Granted, you can always find this or that situation when financial speculation did cause harm. Maybe speculation did cause the housing bubble. Maybe speculation did cause an energy price bubble. In the same vein, you can also argue that driving is a harmful human activity because cars did cause a few horrific traffic accidents.
No, we can't focus on a few catastrophes if we were to argue that financial speculation is harmful. We have to focus on whether it is harmful on average. And on this point, I haven't seen our eminent economists present any scientific evidence. On the other hand, as an ex-physicist and an Einstein-devotee, I can imagine some thought experiments (or gedankenexperiment as Einstein would call them), where I can illustrate how the absence of financial speculation can clearly be detrimental to the interests of the much-beloved long-term investors. To make a point, a gedankenexperiment is usually constructed so that the conditions are extreme and unrealistic. So here I will assume that the financial transaction tax is so onerous that no hedge funds and other short-term traders exist anymore.
Gedankenexperiment A: Ms. Smith just received a bonus from her job and would like to buy one of her favorite stocks in her retirement account. Unfortunately, on the day she placed her order, a major mutual fund was rebalancing its portfolio and had also decided to shift assets into that stock. In the absence of hedge funds and other speculators selling or even shorting this stock, the price of that stock went up 40% from the day before. Not knowing that the cause of this spike was a temporary liquidity squeeze, and afraid that she would have to pay even more in the future, Ms. Smith paid the ask price and bought the stock that day. A week later, the stock price fell 45% from the peak after the mutual fund buying subsided. Ms. Smith was mortified.
Gedankenexperiment B: Mr. Smith decided that the stock market is much too volatile (due to the lack of speculators!) and opted to invest his savings into mutual funds instead. He took a look at his favorite mutual fund's performance, and unfortunately, its recent performance seemed to be quite a few notches below its historical average. The fund manager explained on her website that since her fund derived its superior performance from rapidly liquidating holdings in companies that announced poor earnings, the absence of liquidity in the stock market often forced her to sell into an abyss. Disgusted, Mr. Smith opted to keep his savings in his savings account.
Of course, our economists will say that the tax is not so onerous that it will deprive the market of all speculators (only the bad ones!?). But has anyone studied if we impose 1 unit of tax, how many units of liquidity in the marketplace will be drained, and in turn, how many additional units of transaction costs (which include implicit costs due to the increased volatility of securities) would be borne by an average investor, who may not have the luxury of submitting a limit order and waiting for the order to be filled?

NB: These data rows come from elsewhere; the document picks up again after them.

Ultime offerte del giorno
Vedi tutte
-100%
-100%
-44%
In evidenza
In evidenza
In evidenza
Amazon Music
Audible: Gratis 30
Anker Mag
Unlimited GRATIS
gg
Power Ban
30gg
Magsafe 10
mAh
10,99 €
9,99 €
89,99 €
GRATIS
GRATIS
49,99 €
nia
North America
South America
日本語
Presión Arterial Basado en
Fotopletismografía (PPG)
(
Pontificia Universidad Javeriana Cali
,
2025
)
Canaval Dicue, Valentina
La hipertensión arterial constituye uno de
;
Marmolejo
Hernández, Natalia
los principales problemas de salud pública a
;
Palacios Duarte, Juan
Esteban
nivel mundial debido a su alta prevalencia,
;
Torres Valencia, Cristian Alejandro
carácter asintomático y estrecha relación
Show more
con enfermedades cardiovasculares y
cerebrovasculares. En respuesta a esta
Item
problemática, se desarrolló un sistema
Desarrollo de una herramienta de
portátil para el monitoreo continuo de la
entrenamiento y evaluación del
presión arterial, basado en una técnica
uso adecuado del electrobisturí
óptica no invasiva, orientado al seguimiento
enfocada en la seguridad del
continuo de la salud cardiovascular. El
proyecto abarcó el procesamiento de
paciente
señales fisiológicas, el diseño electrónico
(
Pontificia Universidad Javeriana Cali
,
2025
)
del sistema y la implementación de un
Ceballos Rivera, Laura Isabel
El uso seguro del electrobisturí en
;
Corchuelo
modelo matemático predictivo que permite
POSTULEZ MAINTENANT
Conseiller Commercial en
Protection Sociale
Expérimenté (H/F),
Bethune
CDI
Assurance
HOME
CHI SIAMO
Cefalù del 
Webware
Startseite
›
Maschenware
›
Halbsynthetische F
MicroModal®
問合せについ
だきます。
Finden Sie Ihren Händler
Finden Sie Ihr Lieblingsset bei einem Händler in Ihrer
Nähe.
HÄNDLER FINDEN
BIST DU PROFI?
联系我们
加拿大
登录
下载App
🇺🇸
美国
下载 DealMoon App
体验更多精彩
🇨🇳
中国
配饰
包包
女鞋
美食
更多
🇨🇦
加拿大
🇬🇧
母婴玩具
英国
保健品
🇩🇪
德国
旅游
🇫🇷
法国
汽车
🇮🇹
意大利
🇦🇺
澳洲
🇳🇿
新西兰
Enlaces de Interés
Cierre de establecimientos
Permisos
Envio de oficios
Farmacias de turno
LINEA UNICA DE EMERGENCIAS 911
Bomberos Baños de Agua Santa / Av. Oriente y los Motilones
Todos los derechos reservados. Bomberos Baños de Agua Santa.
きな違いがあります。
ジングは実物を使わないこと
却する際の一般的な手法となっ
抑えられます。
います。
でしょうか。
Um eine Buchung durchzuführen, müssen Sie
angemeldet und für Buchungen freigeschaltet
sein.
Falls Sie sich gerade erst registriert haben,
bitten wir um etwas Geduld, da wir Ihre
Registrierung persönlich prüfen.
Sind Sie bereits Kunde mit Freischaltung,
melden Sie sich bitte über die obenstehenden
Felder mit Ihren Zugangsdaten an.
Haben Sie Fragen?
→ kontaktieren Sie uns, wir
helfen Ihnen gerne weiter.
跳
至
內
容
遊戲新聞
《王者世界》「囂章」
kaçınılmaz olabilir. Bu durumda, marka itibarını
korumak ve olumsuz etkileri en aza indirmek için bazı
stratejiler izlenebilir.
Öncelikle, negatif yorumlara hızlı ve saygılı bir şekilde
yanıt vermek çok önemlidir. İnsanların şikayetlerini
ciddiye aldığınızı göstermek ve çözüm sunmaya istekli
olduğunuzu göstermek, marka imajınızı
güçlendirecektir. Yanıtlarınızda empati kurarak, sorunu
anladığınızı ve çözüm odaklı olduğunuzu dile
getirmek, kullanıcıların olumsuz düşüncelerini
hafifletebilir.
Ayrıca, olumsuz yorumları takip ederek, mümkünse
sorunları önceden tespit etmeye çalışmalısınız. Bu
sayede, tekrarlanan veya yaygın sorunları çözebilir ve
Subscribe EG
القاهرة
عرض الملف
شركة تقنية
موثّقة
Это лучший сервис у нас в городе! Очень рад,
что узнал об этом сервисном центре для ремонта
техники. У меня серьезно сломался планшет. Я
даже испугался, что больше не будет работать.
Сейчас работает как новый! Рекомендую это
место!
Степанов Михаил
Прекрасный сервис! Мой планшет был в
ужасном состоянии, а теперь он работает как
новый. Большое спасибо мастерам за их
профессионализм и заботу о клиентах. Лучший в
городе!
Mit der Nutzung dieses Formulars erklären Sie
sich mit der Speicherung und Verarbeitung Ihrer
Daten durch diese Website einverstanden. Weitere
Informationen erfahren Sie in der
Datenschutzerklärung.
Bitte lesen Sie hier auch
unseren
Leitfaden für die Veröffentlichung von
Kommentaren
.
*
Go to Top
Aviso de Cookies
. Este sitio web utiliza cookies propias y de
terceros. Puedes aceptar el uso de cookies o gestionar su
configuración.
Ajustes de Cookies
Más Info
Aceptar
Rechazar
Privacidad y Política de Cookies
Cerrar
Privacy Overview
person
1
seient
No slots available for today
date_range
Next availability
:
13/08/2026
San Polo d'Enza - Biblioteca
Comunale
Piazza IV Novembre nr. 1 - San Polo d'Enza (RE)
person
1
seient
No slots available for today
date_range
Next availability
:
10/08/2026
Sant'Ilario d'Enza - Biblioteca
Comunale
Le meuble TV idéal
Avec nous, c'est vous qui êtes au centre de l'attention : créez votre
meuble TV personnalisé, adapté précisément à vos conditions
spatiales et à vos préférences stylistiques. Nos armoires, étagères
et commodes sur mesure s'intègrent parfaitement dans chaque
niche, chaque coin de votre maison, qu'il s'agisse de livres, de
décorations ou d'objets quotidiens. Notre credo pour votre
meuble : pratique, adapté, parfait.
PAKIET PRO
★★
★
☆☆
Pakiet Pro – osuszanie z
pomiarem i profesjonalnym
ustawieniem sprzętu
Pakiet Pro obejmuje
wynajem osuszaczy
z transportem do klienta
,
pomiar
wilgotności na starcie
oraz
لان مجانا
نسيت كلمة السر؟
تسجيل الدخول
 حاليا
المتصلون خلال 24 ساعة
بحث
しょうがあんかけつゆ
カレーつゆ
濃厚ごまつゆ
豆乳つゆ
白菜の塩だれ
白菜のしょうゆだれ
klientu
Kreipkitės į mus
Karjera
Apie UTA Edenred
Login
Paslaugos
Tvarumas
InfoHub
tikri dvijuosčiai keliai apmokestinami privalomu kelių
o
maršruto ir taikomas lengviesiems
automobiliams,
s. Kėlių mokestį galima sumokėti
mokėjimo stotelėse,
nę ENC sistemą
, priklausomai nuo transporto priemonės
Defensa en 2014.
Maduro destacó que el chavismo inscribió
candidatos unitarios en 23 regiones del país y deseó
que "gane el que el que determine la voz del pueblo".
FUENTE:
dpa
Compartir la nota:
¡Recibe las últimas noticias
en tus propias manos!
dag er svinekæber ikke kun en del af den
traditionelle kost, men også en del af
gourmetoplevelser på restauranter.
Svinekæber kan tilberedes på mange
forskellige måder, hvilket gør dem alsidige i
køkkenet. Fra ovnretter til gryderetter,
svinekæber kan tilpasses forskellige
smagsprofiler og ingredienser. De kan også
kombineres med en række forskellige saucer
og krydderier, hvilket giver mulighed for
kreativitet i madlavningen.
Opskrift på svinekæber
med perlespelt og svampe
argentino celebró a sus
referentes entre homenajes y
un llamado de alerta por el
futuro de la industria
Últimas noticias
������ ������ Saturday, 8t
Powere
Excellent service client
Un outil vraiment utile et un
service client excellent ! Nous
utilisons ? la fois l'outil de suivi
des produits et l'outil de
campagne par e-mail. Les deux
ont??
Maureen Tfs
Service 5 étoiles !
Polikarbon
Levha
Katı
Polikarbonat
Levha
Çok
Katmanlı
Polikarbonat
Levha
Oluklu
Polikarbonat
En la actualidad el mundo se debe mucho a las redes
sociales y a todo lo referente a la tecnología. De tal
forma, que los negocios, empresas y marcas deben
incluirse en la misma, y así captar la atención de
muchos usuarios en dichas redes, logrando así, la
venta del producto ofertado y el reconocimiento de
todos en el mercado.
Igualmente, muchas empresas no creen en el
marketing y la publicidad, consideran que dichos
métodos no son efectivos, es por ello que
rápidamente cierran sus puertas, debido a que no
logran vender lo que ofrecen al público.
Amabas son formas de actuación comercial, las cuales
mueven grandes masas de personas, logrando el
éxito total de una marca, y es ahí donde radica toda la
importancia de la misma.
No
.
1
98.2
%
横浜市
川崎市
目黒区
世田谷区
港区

Picking up nickels in front of steamrollers
When I was growing up in the trading world, high Sharpe ratio was the holy grail. People kept forgetting the possibility of "black swan" events, only recently popularized by Nassim Taleb, which can wipe out years of steady gains in one disastrous stroke. (For a fascinating interview of Taleb by the famous Malcolm Gladwell, see this old New Yorker article. It includes a contrast with Victor Niederhoffer's trading style, plus a rare close-up view of the painful daily operations of Taleb's hedge fund.)
Now, however, the pendulum seems to have swung a little too far in the other direction. Whenever I mention a high Sharpe-ratio strategy to some experienced investor, I am often confronted with dark musings of "picking up nickels in front of steamrollers", as if all high Sharpe-ratio strategies consist of shorting out-of-the-money call options.
But many high Sharpe-ratio strategies are not akin to shorting out-of-the-money calls. My favorite example is that of short-term mean-reverting strategies. These strategies not only provide consistent small gains under normal market conditions, but in contrast to shorting calls, they make out-size gains especially when disasters struck. Indeed, they give us the best of both worlds. (Proof? Just backtest any short-term mean-reverting strategies over 2008 data.) How can that be?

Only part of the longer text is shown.